* [What this task involves]
The required output is the lines below from the line containing "Bedankt voor de a" to the line containing "egyházmegye történeti névtára.", inclusive, retyped exactly. No other lines belong in it.

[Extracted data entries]

'''

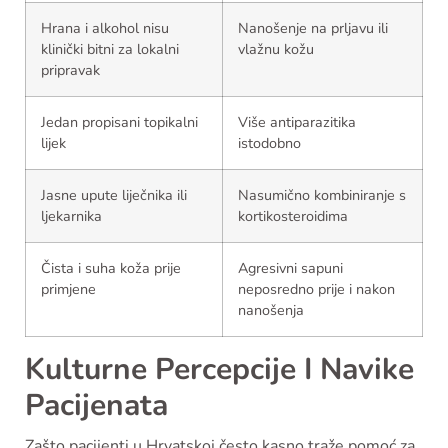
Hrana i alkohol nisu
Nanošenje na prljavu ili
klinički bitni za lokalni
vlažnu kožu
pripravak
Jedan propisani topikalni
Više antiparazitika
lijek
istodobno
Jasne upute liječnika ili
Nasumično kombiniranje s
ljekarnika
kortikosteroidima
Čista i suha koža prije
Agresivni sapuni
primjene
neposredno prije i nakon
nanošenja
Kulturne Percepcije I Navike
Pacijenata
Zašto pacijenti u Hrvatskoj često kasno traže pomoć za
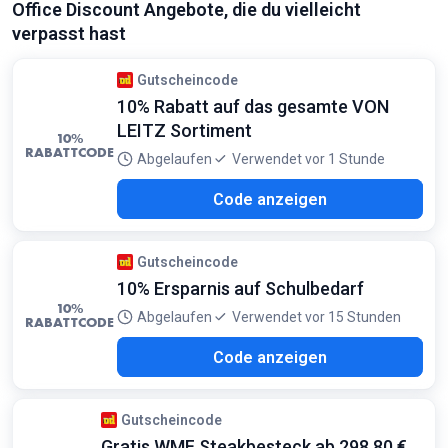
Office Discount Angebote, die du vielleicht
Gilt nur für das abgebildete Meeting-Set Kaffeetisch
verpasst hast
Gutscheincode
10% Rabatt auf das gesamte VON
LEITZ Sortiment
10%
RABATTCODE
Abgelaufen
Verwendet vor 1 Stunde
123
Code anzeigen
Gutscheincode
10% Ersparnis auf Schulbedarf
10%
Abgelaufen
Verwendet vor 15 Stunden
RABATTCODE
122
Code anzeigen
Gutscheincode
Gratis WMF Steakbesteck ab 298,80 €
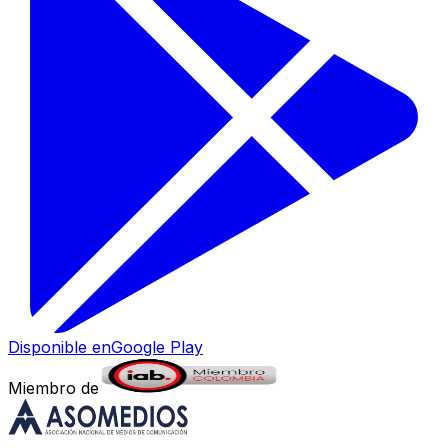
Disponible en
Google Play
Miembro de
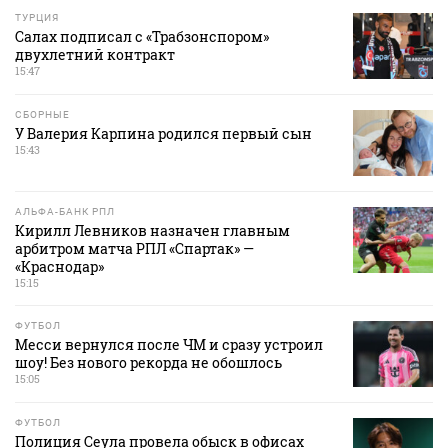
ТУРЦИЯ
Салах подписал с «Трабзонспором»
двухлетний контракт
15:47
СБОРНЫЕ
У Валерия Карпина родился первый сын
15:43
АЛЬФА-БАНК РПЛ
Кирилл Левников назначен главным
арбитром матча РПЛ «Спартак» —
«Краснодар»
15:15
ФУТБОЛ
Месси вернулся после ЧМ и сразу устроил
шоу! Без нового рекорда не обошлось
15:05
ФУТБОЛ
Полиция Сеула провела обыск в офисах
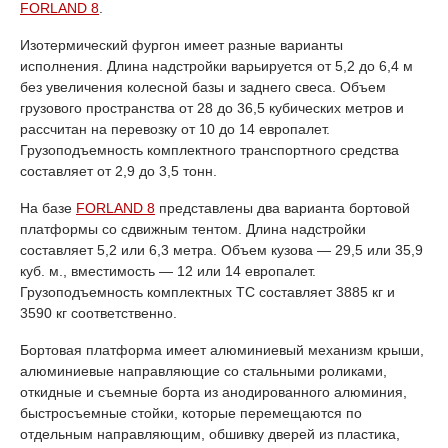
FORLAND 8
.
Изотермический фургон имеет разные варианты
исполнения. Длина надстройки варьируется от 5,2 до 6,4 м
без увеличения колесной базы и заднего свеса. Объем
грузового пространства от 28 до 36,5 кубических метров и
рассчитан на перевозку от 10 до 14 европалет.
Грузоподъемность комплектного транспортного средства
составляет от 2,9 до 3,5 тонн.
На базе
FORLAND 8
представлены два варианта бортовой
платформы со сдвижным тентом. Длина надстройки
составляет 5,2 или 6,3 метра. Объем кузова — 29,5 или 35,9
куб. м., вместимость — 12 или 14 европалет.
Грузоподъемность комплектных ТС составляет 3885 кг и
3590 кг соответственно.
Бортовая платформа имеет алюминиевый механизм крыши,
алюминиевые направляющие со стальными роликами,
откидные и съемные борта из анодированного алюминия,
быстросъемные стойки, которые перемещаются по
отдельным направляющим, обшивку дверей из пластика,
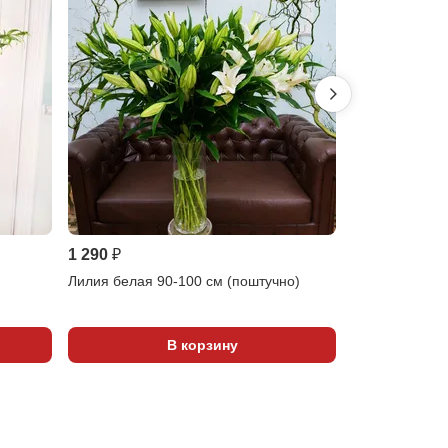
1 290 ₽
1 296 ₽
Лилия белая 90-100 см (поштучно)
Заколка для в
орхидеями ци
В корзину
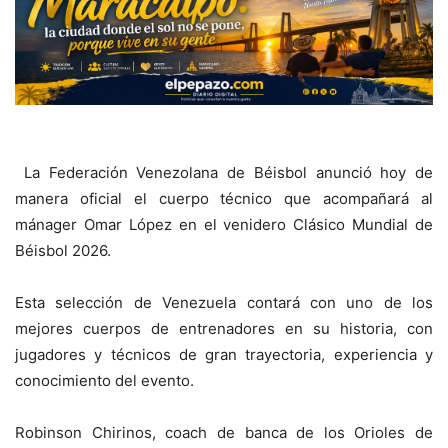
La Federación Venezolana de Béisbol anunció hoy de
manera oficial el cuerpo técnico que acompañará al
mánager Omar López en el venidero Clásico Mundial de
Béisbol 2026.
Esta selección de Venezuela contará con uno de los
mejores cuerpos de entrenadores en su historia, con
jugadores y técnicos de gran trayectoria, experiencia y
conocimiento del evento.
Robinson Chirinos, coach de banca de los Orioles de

'''
'''

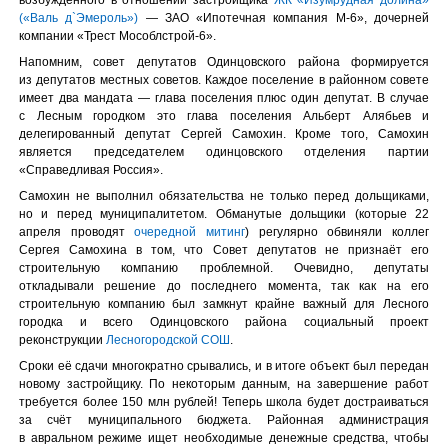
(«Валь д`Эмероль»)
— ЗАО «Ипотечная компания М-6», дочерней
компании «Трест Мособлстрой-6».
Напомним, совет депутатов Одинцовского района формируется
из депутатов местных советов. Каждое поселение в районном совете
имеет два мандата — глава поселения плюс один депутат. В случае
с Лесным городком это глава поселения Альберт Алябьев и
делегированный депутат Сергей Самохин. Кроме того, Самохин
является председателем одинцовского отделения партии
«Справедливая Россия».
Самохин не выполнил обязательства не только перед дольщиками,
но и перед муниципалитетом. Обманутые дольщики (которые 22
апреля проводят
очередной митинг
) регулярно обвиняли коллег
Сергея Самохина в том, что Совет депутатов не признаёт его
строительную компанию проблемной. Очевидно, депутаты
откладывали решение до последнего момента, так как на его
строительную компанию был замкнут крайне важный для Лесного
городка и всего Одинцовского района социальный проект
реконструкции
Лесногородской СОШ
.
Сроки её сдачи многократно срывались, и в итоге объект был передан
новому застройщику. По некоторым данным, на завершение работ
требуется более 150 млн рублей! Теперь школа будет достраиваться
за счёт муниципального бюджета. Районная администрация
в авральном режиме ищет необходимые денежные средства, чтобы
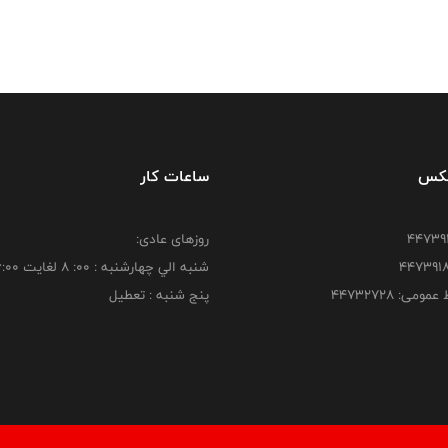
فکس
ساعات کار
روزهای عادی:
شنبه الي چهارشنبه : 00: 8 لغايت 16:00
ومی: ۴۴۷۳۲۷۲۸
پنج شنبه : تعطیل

'''
'''

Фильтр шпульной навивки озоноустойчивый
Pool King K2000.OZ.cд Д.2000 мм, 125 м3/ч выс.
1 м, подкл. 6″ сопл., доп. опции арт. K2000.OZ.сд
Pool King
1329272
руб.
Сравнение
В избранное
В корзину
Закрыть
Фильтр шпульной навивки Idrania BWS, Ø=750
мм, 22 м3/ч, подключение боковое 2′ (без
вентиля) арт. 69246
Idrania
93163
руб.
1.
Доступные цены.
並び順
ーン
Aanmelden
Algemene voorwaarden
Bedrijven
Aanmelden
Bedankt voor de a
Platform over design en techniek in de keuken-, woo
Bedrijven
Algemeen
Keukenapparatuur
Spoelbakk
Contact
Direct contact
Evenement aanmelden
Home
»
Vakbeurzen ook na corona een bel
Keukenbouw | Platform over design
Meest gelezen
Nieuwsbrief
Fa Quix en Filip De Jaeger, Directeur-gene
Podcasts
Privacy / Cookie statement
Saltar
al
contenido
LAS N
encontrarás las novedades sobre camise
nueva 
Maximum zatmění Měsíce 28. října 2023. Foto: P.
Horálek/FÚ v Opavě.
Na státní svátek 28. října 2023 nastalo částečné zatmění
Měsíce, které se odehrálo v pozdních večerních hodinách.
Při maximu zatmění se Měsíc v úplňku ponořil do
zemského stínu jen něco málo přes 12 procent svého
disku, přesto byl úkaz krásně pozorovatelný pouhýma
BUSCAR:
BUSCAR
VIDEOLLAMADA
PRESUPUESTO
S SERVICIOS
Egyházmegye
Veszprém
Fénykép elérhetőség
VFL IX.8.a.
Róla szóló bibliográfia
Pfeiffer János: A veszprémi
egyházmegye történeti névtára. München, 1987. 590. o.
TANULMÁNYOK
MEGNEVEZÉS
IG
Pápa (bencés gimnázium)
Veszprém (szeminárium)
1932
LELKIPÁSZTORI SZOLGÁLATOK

'''

* [Response area]
Bedankt voor de a
Platform over design en techniek in de keuken-, woo
Bedrijven
Algemeen
Keukenapparatuur
Spoelbakk
Contact
Direct contact
Evenement aanmelden
Home
»
Vakbeurzen ook na corona een bel
Keukenbouw | Platform over design
Meest gelezen
Nieuwsbrief
Fa Quix en Filip De Jaeger, Directeur-gene
Podcasts
Privacy / Cookie statement
Saltar
al
contenido
LAS N
encontrarás las novedades sobre camise
nueva 
Maximum zatmění Měsíce 28. října 2023. Foto: P.
Horálek/FÚ v Opavě.
Na státní svátek 28. října 2023 nastalo částečné zatmění
Měsíce, které se odehrálo v pozdních večerních hodinách.
Při maximu zatmění se Měsíc v úplňku ponořil do
zemského stínu jen něco málo přes 12 procent svého
disku, přesto byl úkaz krásně pozorovatelný pouhýma
BUSCAR:
BUSCAR
VIDEOLLAMADA
PRESUPUESTO
S SERVICIOS
Egyházmegye
Veszprém
Fénykép elérhetőség
VFL IX.8.a.
Róla szóló bibliográfia
Pfeiffer János: A veszprémi
egyházmegye történeti névtára. München, 1987. 590. o.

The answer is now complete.